Ira hat alles von heute auf morgen auf den Kopf gestellt und dabei ihre Leidenschaft entdeckt. Und was ist dann passiert? Es hat alles geklappt, nur noch viel besser als gedacht!
Im Interview habe ich sie gefragt, wie das ist, wenn das Interesse so stark ist, dass es einen nicht mehr loslässt. Und wie man den Anfang finden kann, um diesem Interesse zu folgen, auch wenn man gerade etwas ganz anderes macht. Ihre Antworten werdet ihr sicherlich genau so gut finden wie ich. Sie sind persönlich, stark und inspirierend. Zudem gibt sie uns 5 konkrete Tipps zur Umsetzung eurer Passion. Ira hat mich dazu angeregt, ganz anders über meine Interessen und Stärken nachzudenken. Doch überzeuge dich selbst davon. Ich bin auf dein Feedback in den Kommentaren gespannt.
1. Wer bist du? Erzähl uns, was deine Passions sind. Gibt es eine Passion, für die dein Herz besonders schlägt?
Geboren in der Sowjetrepublik Kasachstan, 1992 Umzug mit neun Jahren nach Deutschland, Abi, Studium der Literaturwissenschaften, acht Jahre festangestellt als Marketingberaterin, dann der große Umbruch: Ich kündige ohne Plan B, mache mich innerhalb von zwei Wochen selbstständig im Marketing und finde seit fast fünf Jahren Schritt für Schritt zu mir und meinen Leidenschaften.
Mein Herz schlägt für osteuropäische Geschichte und die persönlichen Geschichten, die mit den vielen grauenhaften Episoden des 20. Jahrhunderts zusammenhängen. Ich mache diese Geschichten und die Menschen, die sie erlebt haben, sichtbar, damit unsere Demokratie gestärkt wird, Vorurteile gegenüber eingewanderten Menschen in Deutschland abgebaut werden und Unrecht sich nicht wiederholt.
Mit allem, was ich öffentlich tue, sei es Vorträge zu halten oder journalistische Texte zu meinen persönlichen Erfahrungen als Mensch mit Migrationsgeschichte zu veröffentlichen, möchte ich aufklären und auch Menschen mit ähnlichem Hintergrund motivieren. Ich möchte, dass sie sich ihre Wurzeln genauer anschauen, um mögliche Scham oder Sprachlosigkeit abzulegen. Damit sie ihre Geschichte selbstbewusst erzählen können und sie einflechten können in die gesamte bundesdeutsche Geschichte. So können wir alle etwas verständnisvoller und friedvoller miteinander leben.
Passion = Leidenschaft = Berufung = Traumberuf = Glück = Mut = Erfolg
2. Warum hast du dich dafür entschiedenen mehreren Passions nachzugehen und diese sogar zu verbinden? Gab es eine bestimmte Situation, die der Auslöser war? Erzähl sie uns.

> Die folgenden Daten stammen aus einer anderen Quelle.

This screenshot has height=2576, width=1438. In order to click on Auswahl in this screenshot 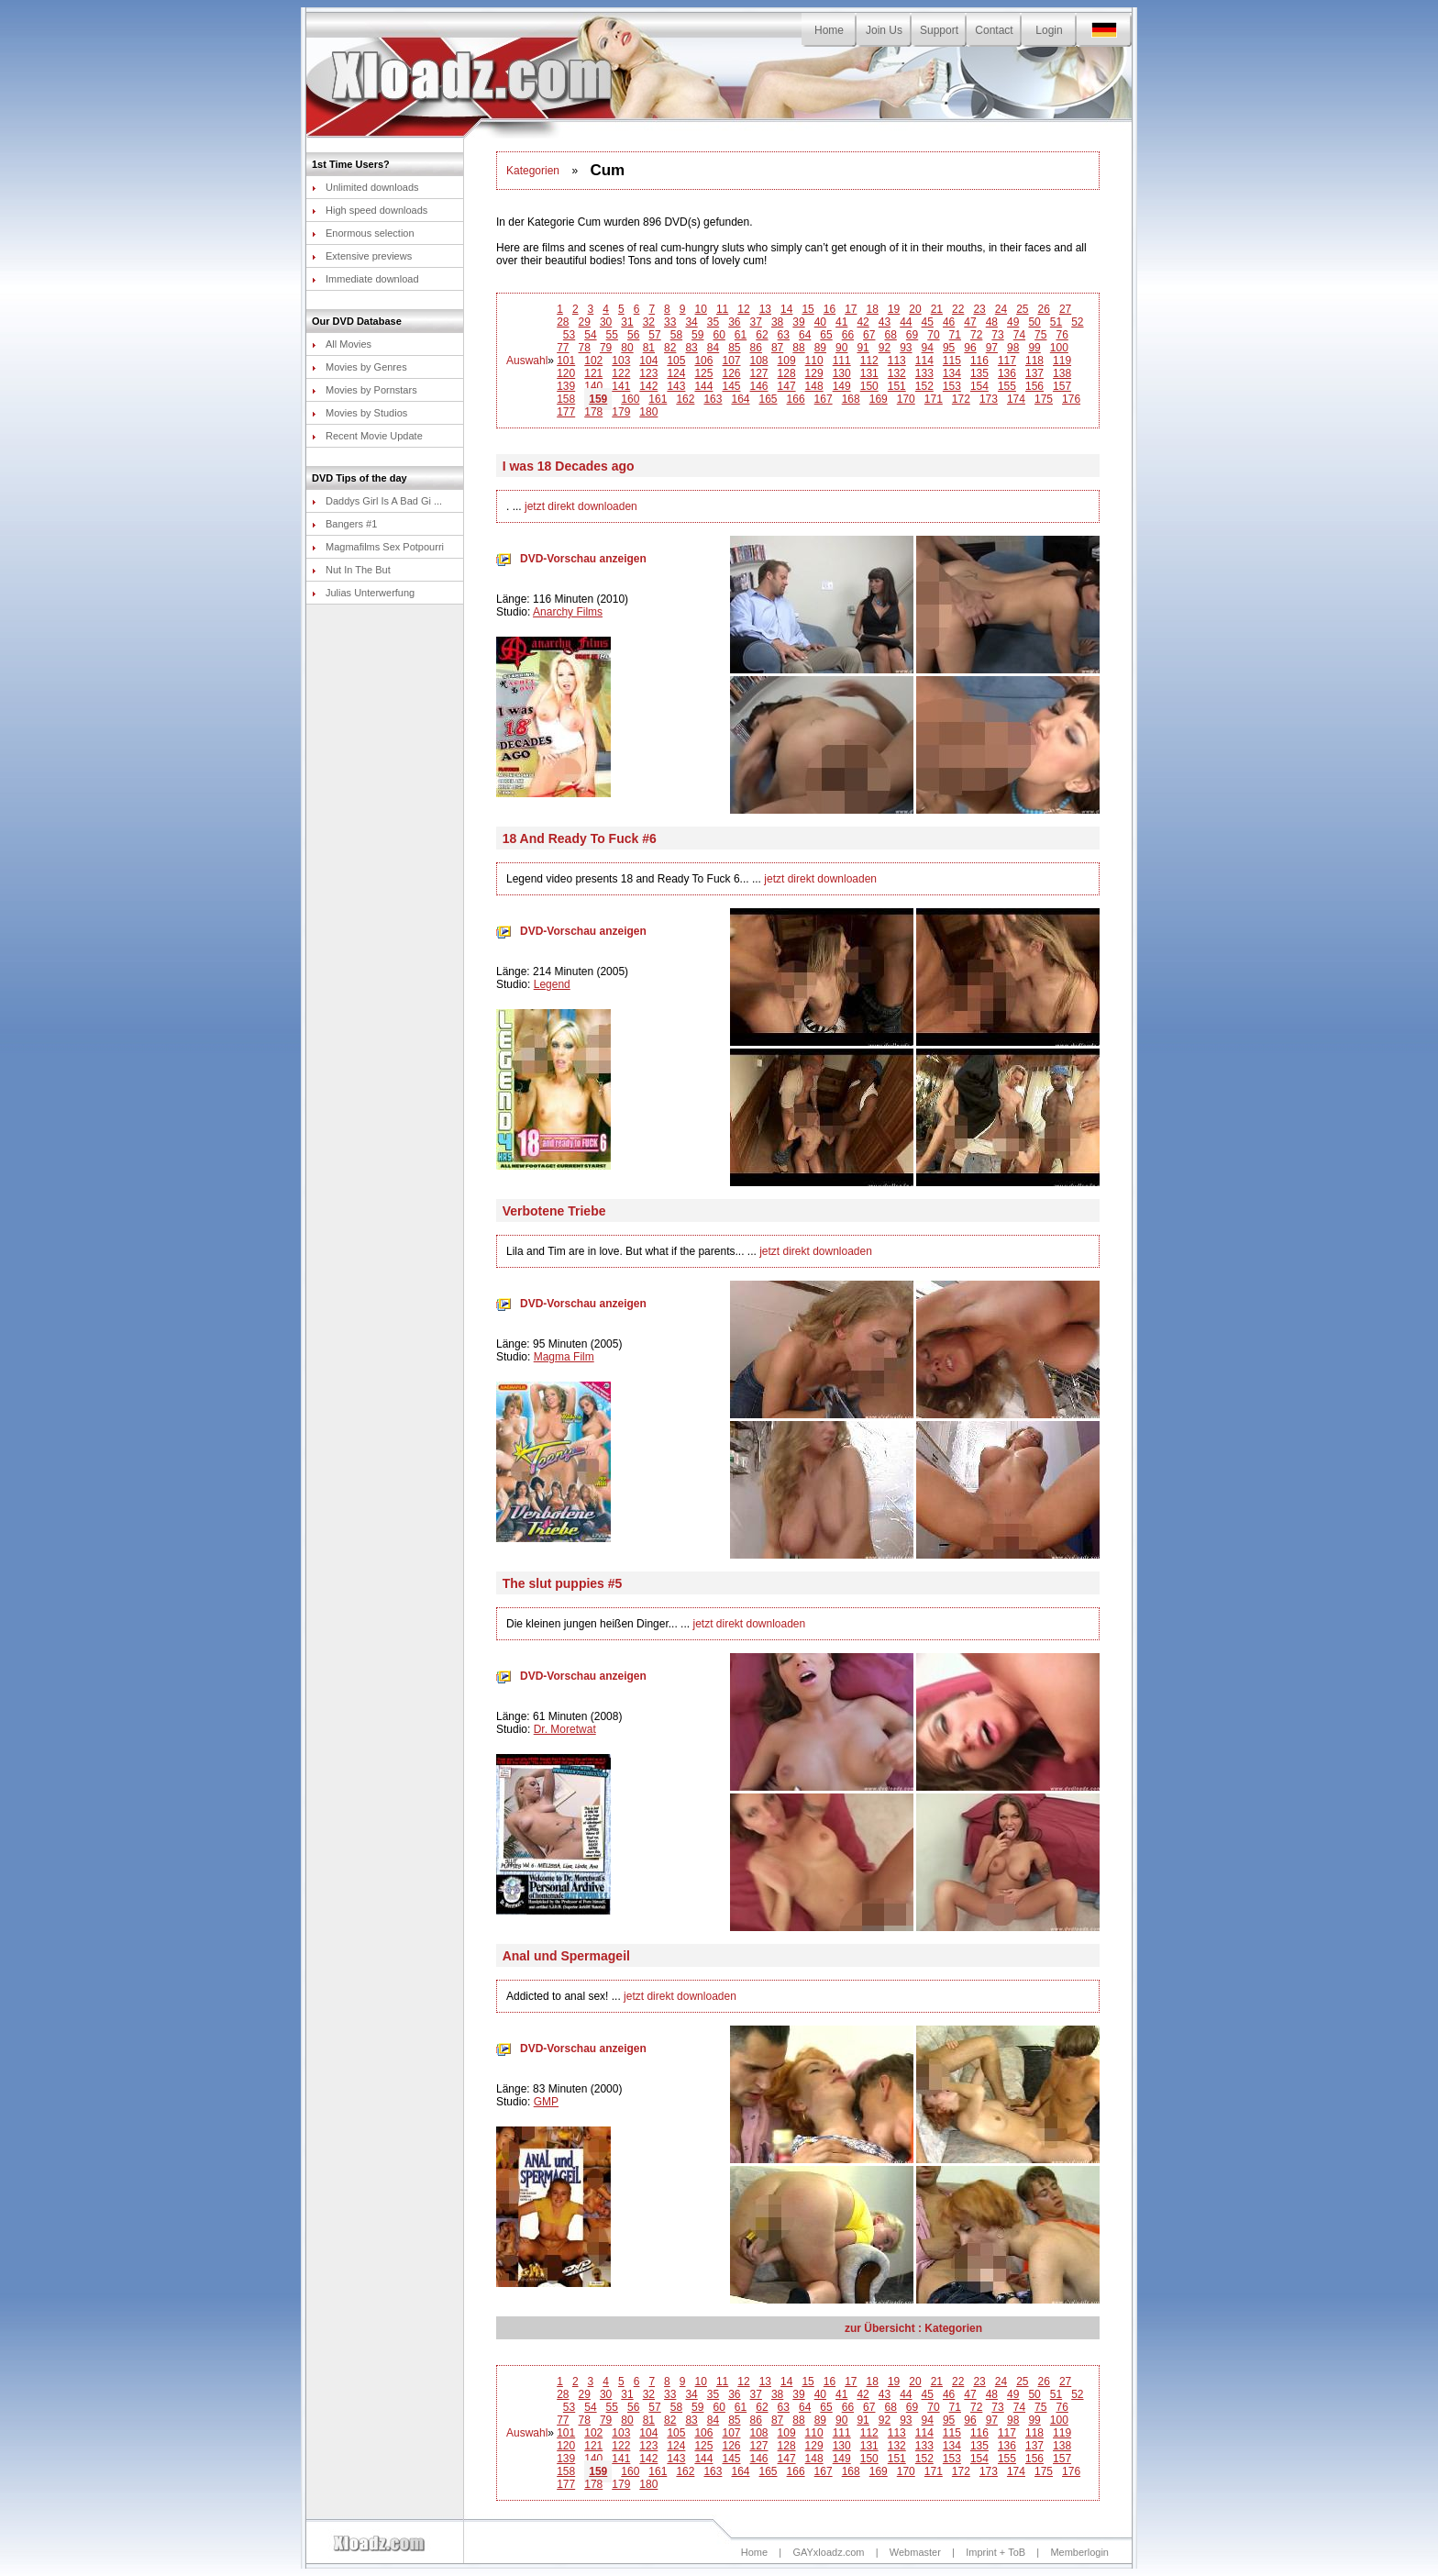, I will do `click(527, 360)`.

Mein Leben verlief nach Plan: Abi, Einser-Studium, Praktika, PR-Volontariat, nach einigen beruflichen Zwischenstationen endlich die unbefristete Festanstellung als Marketingleiterin. Ich hatte mein Ziel erreicht. Es fühlte sich aber nicht nach Erfolg an. Vielmehr fühlte ich nichts. Jeden Morgen, wenn ich im Auto zum Büro saß, sah ich mit der Landschaft auch mein Leben an mir vorüberziehen. Ich war 33 und fragte mich: Soll es das gewesen sein? Wird mein Leben bis zu seinem Ende genauso sein: Stundenlange sinnlose Teammeetings, unangenehme Vorgesetzte, täglich eine Flut an Emails, die nichts mit dem zu tun haben, was mich wirklich interessiert?

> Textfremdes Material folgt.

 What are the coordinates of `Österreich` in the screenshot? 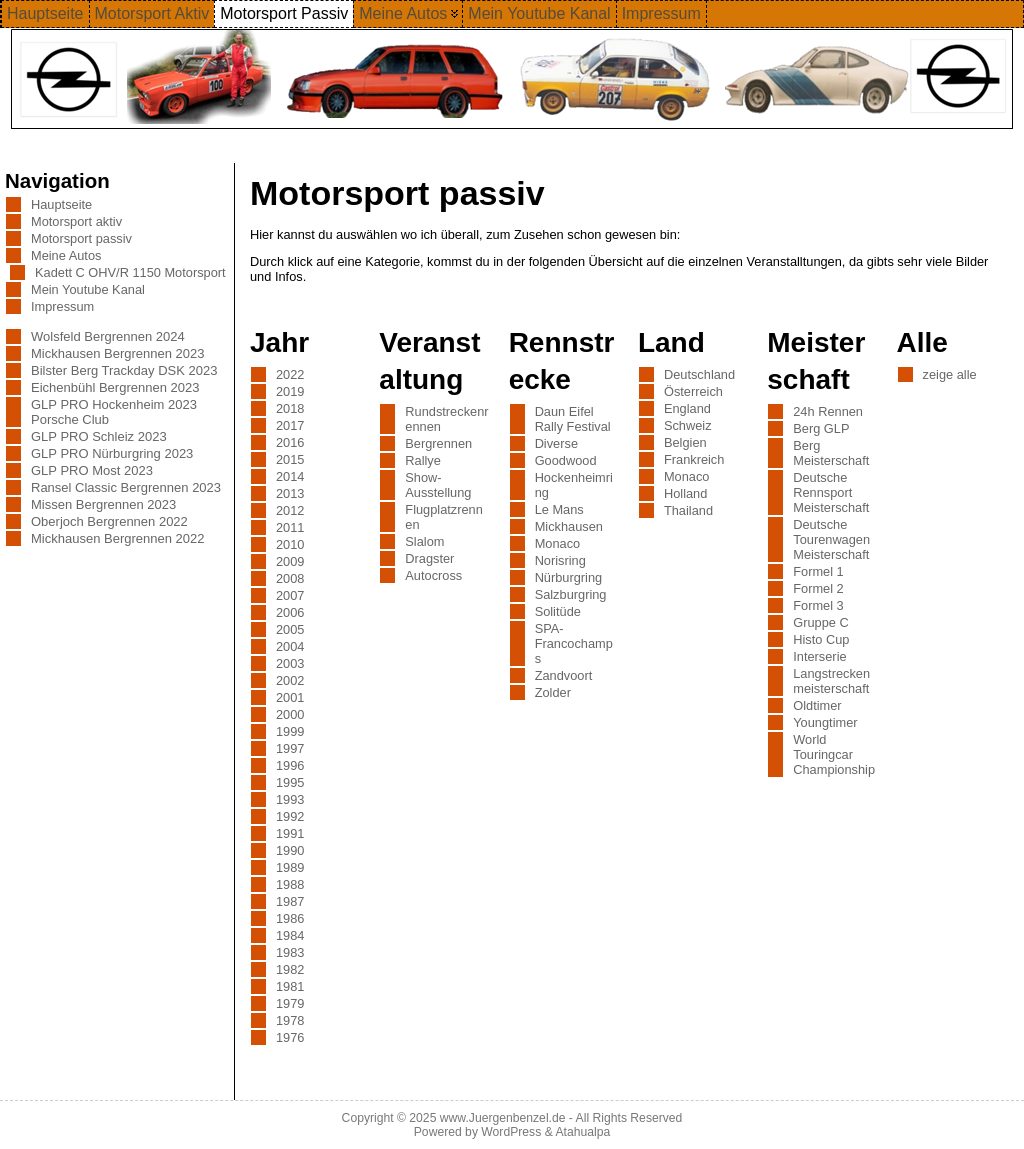 It's located at (693, 391).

Zu diesem Zeitpunkt wusste ich zwar, was mich wirklich interessiert: Geschichte, das Schreiben, etwas Gutes für unsere Gesellschaft tun. Aber ich dachte, es sei unmöglich, damit Geld zu verdienen. Ich war verzweifelt. Ich hatte keinen Plan. Mein Umfeld sagte: Halte durch, sei doch froh, dass du viel Geld verdienst. Aber ich wusste: Ich will meine Zeit nicht mehr verschwenden! Von Jetzt auf Nachher kündigte ich. Mein familiäres und privates Umfeld war in großer Sorge und vor allem: Gegen meine Entscheidung. Nur zwei Freundinnen meinten damals: Selbstständigkeit – das passt zu dir, mach das einfach! Also machte ich das und war nach nur zwei Wochen selbstständige Marketingberaterin mit zwei riesigen Aufträgen, die mein Konto schnell füllten und mir trotzdem Zeit gaben, meinen Lieblingsthemen erstmal nur für mich nachzugehen.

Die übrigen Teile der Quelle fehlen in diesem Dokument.